Bir yat-eve sahip olmanın temelde ortak tekne sahibi olmaktan pek de bir farkı yok. Henüz ülkemizde örneklerini görmüş olmasak da yat-evler site mantığında çoğunlukla marinalara ya da marina benzeri alanlara kuruluyor. Siz evi kiralıyorsunuz yani kullanım hakkını alıyorsunuz. Her türlü hizmeti de belli bir aidat karşılığında o site yönetiminden sağlıyorsunuz. Böylece üzerinize çok da sorumluluk almadan deniz üstünde yaşamanın keyfini çıkarıyorsunuz. Zaten amaç biraz da bu değil mi?
Su üstünde ev konforu sunan yat-evler her geçen gün popülerleşiyor. Belki evler bir yere gitmiyor ama bir teknenin sınırlı mekanının kısıtlamalarını da içermiyor. Hatta eğer uygun yeri bulabilirseniz, su üstünde bir malikâneye bile yerleşebilirsiniz.

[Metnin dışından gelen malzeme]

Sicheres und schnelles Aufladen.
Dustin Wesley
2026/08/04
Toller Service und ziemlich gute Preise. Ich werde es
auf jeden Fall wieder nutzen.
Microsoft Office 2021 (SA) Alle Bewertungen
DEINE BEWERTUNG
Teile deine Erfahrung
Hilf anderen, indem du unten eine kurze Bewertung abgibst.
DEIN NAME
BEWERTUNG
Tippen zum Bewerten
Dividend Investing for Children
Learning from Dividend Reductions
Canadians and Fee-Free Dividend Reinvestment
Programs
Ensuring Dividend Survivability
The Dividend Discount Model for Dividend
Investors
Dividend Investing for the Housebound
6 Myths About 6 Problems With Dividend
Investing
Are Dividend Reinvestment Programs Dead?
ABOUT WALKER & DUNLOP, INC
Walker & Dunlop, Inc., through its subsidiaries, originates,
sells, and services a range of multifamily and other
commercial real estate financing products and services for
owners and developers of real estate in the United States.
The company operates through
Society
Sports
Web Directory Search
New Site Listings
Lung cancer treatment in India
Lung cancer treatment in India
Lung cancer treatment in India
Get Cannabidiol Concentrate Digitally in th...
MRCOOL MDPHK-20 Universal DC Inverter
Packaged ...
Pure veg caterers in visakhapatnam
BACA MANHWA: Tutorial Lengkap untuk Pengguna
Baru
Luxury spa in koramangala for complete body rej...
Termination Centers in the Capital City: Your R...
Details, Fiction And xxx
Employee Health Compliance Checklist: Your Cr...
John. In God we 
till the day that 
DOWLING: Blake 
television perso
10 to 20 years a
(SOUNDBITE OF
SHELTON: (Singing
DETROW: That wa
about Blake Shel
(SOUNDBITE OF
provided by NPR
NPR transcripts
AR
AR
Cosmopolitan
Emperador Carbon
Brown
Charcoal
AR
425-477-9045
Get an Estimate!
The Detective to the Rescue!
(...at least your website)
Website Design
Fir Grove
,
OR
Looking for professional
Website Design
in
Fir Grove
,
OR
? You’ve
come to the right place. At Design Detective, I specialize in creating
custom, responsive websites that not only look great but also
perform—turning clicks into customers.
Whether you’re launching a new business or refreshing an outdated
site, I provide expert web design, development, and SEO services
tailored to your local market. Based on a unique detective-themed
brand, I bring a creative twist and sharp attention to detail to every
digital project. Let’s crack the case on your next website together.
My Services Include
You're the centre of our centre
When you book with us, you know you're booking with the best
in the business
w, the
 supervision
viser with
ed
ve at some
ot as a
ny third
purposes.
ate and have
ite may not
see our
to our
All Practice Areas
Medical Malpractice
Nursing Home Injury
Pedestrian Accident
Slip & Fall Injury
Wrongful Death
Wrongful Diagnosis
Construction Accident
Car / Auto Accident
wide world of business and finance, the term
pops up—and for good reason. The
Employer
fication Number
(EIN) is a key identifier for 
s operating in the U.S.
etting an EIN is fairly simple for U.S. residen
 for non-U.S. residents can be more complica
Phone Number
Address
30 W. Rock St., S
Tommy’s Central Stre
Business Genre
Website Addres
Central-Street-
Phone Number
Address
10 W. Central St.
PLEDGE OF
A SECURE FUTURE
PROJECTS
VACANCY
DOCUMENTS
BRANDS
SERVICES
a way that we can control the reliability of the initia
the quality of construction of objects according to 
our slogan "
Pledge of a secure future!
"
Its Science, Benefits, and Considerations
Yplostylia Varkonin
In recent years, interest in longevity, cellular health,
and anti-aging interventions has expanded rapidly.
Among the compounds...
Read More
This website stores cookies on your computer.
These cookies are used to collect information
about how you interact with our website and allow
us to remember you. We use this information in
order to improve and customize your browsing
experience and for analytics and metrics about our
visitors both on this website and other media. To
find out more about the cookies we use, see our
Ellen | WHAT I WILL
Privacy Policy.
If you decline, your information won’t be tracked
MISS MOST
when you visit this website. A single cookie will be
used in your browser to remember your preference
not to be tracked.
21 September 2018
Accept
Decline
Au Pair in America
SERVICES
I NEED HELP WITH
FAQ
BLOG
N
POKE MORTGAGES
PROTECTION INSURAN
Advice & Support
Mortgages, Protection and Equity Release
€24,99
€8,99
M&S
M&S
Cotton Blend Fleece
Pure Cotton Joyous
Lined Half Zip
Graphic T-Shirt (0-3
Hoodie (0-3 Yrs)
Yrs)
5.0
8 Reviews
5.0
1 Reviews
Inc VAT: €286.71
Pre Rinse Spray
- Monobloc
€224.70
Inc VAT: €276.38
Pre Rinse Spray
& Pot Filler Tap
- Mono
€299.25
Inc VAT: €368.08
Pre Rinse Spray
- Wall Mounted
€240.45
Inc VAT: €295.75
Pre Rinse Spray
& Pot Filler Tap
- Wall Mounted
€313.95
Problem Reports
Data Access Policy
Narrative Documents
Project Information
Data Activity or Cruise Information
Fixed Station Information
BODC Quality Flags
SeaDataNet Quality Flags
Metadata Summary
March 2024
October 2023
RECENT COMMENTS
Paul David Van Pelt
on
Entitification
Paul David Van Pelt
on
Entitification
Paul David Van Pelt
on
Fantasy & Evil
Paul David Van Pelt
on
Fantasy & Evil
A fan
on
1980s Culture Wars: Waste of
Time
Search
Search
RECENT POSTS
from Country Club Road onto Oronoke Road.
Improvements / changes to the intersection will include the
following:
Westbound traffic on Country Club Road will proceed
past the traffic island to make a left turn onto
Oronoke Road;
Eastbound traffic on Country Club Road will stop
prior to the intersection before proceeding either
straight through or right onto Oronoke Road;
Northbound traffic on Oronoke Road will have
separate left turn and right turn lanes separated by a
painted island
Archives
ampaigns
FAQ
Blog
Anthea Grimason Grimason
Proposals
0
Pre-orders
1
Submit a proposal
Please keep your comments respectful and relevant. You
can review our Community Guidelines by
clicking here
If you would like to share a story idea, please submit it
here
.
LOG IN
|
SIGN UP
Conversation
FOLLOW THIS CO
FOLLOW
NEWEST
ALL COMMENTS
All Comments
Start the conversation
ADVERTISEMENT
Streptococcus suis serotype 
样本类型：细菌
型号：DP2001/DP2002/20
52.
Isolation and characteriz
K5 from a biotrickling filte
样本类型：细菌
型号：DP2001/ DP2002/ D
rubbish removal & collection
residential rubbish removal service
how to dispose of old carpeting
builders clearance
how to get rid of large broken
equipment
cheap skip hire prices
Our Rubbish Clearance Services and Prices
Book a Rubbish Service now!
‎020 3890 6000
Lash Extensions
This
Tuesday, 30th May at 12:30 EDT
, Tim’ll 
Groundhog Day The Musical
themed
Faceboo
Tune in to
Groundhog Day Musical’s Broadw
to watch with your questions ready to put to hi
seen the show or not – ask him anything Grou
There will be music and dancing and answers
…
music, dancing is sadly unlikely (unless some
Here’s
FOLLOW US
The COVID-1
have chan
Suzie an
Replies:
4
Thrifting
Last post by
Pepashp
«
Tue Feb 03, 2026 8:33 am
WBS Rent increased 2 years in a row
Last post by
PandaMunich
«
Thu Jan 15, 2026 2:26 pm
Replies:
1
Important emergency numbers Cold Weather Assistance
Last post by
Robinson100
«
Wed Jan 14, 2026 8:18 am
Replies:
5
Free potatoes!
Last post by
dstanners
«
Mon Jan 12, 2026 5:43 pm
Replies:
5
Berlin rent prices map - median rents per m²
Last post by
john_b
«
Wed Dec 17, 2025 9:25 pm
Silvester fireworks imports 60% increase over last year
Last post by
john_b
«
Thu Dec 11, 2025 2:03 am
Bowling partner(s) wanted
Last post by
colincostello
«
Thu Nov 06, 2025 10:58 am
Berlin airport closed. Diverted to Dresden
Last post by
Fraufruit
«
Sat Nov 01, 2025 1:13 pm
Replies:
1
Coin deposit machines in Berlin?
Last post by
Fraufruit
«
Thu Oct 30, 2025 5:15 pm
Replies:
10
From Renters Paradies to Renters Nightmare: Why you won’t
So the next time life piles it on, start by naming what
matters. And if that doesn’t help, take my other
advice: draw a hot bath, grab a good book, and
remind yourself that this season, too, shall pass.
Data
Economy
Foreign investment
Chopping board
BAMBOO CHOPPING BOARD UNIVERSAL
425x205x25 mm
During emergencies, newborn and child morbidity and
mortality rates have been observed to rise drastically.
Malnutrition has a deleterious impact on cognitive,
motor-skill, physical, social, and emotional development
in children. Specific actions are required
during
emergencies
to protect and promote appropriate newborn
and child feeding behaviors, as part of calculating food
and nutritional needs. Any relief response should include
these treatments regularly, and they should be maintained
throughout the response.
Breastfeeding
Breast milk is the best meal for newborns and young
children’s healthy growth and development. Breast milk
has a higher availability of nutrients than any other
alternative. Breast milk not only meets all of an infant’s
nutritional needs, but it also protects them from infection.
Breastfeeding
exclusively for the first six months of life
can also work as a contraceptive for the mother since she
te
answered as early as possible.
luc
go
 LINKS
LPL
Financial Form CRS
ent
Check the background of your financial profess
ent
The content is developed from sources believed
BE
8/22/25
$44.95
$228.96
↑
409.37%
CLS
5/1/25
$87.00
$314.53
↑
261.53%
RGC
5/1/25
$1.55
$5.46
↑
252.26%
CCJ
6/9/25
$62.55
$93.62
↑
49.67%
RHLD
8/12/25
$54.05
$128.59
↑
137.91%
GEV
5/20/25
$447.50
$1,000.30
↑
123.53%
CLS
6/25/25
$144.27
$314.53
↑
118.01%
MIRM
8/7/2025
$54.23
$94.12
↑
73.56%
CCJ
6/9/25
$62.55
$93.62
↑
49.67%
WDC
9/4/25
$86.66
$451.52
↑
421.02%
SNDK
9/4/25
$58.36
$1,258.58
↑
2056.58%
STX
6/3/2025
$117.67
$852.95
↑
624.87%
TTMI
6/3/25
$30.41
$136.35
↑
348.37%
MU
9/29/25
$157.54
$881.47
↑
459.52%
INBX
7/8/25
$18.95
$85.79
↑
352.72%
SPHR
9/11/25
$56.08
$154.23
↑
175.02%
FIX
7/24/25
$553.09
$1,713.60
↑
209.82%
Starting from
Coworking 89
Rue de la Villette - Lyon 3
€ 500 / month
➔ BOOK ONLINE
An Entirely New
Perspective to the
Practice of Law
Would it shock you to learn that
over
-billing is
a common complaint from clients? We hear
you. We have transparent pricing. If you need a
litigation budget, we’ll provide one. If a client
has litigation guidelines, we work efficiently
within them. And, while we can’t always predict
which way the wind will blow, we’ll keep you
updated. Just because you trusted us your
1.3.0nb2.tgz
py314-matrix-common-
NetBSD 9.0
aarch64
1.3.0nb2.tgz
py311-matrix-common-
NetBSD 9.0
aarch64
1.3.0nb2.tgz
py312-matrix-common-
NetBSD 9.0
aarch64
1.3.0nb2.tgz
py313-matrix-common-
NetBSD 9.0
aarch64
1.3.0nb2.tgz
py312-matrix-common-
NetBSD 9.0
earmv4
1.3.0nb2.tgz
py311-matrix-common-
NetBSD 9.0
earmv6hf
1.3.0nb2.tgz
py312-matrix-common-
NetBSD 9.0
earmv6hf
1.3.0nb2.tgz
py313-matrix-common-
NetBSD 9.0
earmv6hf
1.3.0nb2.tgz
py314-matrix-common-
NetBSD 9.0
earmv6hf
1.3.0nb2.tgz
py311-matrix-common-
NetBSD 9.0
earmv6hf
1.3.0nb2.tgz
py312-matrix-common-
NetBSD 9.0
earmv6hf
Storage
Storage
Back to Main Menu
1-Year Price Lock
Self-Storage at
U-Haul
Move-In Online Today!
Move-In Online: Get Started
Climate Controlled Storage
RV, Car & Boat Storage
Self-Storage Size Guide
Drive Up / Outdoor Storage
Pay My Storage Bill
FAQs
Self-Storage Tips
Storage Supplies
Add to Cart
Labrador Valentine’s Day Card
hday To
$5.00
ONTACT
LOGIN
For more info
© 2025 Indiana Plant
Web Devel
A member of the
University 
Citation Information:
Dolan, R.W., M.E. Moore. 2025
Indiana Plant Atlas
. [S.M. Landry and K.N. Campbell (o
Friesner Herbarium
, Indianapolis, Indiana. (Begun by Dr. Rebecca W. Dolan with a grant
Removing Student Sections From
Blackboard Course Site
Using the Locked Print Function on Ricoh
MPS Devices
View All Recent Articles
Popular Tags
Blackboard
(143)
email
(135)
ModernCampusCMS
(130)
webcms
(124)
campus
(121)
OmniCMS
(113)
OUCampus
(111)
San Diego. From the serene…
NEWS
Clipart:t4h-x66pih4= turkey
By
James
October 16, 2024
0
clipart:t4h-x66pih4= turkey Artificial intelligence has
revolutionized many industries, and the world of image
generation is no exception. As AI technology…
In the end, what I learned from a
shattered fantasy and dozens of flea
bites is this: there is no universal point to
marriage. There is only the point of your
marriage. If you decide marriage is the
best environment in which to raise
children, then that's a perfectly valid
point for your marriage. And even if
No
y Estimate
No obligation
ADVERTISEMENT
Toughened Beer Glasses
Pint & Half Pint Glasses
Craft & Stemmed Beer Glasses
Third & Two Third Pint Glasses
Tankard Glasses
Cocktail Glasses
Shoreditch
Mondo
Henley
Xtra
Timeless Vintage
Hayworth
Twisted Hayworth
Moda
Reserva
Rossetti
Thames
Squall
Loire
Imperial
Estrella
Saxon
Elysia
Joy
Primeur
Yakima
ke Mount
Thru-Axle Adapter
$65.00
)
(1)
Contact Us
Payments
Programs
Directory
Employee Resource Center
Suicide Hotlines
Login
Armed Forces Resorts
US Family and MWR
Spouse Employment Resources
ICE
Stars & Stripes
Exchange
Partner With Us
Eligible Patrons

Yat-evlerin bir başka artısı çoğunlukla tekne bağlama imkanını beraberinde sunması. Hatta büyüklüğüne göre teknenizi yat-evin korunaklı sahanlığına çekmeniz ve tam korumaya almanız bile mümkün.
Ülkemizde mevzuatlar ve teknik nedenlerle yat-ev sahibi olmak henüz mümkün olmasa da bu konuya kafa yoranlar hiç de az değil. Hatta bu konuda yazılmış bir tez bile var. Bize kalırsa şehrin kaosundan bunalanlar bu yazıdan sonra bir yat-ev sahibi olmayı düşünebilirler. En azından düşlemeye başlayabilirler.